El palacio real es un gran recinto ajardinado con multitud de edificios espectaculares en él. La arquitectura khmer contemporánea florece en su máximo esplendor, dando forma a varias de esas inmensas pagodas con tejados acabados en múltiples filos que me recuerdan tanto a las construcciones de los eldars oscuros de Warhammer 40.000. Es especialmente destacable la pagoda de la Plata, dentro de la cual todo lo que hay está moldeado a partir de metales preciosos (está totalmente rodeada de guardias muy mal encarados y no se puede hacer fotos), los diferentes museos con información interesante sobre el antiguo imperio khmer, la sala del trono donde aún se sienta el rey de Camboya durante las recepciones oficiales, y un estanque con una reproducción a escala de Angkor Wat y lleno de descomunales peces gato, algunos de más de un metro de largos (quizá no sean peces gato, no estoy seguro de qué son esos monstruos, pero por si acaso no meto la mano en el agua).

También hay un pabellón colonial francés llamado Napoleon con una arquitectura interesante que destaca entre los edificios khmer (las farolas y las altas verjas que hay por todo el recinto también lucen la impronta del barroco francés en sus vistosos diseños), y algunas estatuas de Buda muy integradas entre la naturaleza exuberante y exótica de los jardines.

Durante mi estancia en el palacio, pido a varios turistas que andan por allí que me tiren unas fotos con los edificios, pero todos sacan fotos lamentables, borrosas o descentradas, y cortando los tejados amarillos de las pagodas, que es precisamente lo bonito. Me pregunto si soy la única persona en el mundo que se esfuerza por sacar una buena foto cuando algún turista random le pide que se la haga.

El Palacio Real

Buda entre naturaleza extraña

Palacete

La pagoda de la plata

El Palacio Real, más cerca

Cuando salgo, me acerco a la gran extensión de agua que se forma en el cruce del Mekong y el Tonle Sap y me relajo un rato observando el pasar tranquilo de los barcos cochambrosos. Me imagino que son barcos piratas modernos, sin bandera ni nada que los identifique como tales, tan solo con contrabandistas asiáticos tatuados fumando opio en la cubierta. Es muy posible que algunos lo sean.

Después sigo hacía el Sur de la ciudad. Planeo dar una vuelta y llegar al mercado central, donde quiero comer insectos, pues unos camboyanos me han dicho que allí venden los mejores y más variados de la ciudad.

Mi soltura entre el tráfico de Phnom Penh va aumentando por momentos. El contorsionismo urbano necesario para cruzar cada una de las polvorientas calles puede resultar algo incómodo, aunque yo me lo tomo como algo divertido y natural. Después de todo, siempre me ha gustado cruzar a la madrileña, es decir, cuándo y por dónde me da la gana.

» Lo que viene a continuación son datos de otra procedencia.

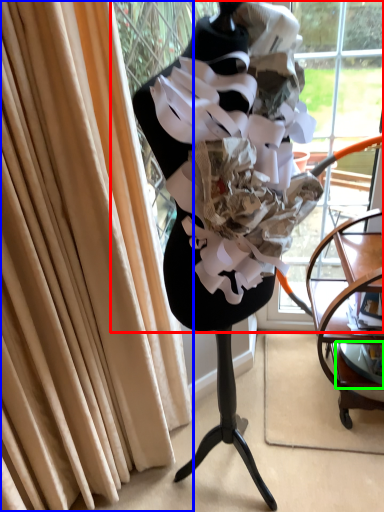 Question: Based on their relative distances, which object is nearer to shop window (highlighted by a red box)? Choose from curtain (highlighted by a blue box) and shelf (highlighted by a green box).

Choices:
 (A) curtain
 (B) shelf

Answer: (A) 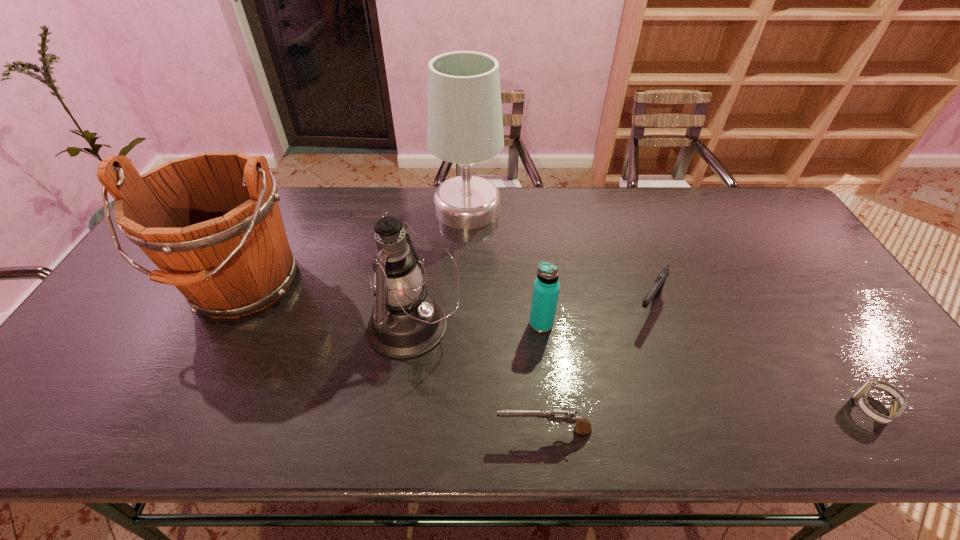 This screenshot has height=540, width=960. Identify the location of vacant space at the left edge of the desktop. (132, 327).

The width and height of the screenshot is (960, 540). I want to click on free space at the right edge of the desktop, so click(832, 363).

Identify the location of blank space at the near left corner of the desktop. (80, 440).

This screenshot has height=540, width=960. I want to click on free space between the tallest object and the second object from right to left, so click(x=558, y=258).

Locate an element on the screen. This screenshot has width=960, height=540. vacant space in between the rightmost object and the second object from right to left is located at coordinates (760, 357).

Where is `free space between the watch and the leftmost object`? The image size is (960, 540). free space between the watch and the leftmost object is located at coordinates (558, 347).

Image resolution: width=960 pixels, height=540 pixels. Find the location of `free area in between the oil lamp and the watch`. free area in between the oil lamp and the watch is located at coordinates (643, 367).

The height and width of the screenshot is (540, 960). In order to click on empty space that is in between the nearer gun and the oil lamp in this screenshot , I will do `click(478, 379)`.

I want to click on vacant space in between the fourth shortest object and the oil lamp, so click(477, 326).

Where is `unoccupied area between the fifth tallest object and the lampshade`? This screenshot has width=960, height=540. unoccupied area between the fifth tallest object and the lampshade is located at coordinates (558, 258). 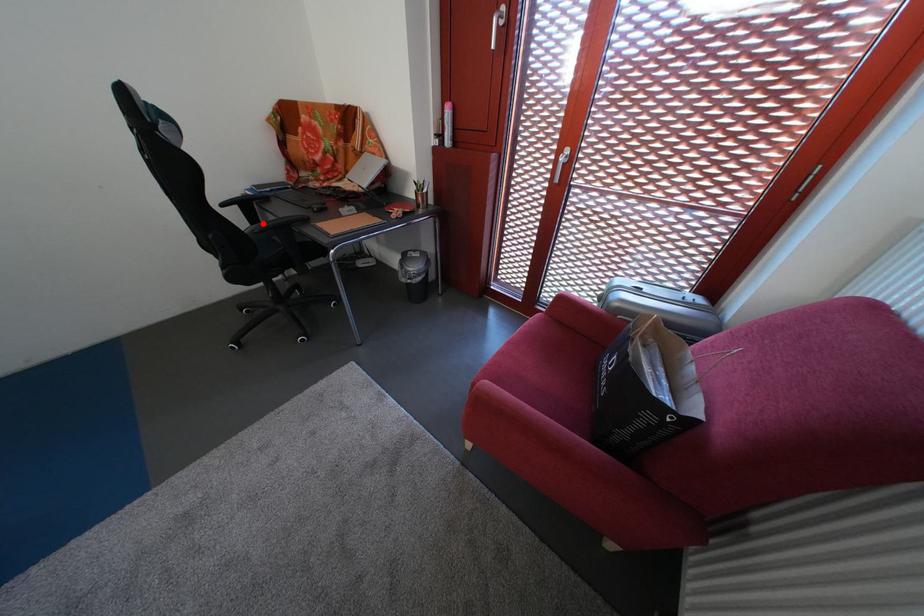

En el camino atravieso un parque muy agradable y me cruzo con una pareja que descansa con su hijo en un banco. No recuerdo si lo he mencionado ya pero los camboyanos, tanto ellas como ellos, gozan de una belleza increíble, superior a cualquiera que haya visto en ningún otro país, ni siquiera en Nepal. Son tan guapos, que en este caso, siento la necesidad de pararme y retratarles con mi cámara; por supuesto, con su permiso previo, que me dan con una gran sonrisa pese a que debo enseñarles la cámara para que entiendan lo que les digo.

Familia Camboyana

Nunca llego a tomar las guarrerías con las que pensaba regalarme en el mercado central (he escuchado que también venden tripas de cerdo en forma de snack), pues cuando llego después de una larguísima caminata el gran edificio de cúpula colonial art decó está totalmente cerrado, pese a que tan solo son las cinco y media.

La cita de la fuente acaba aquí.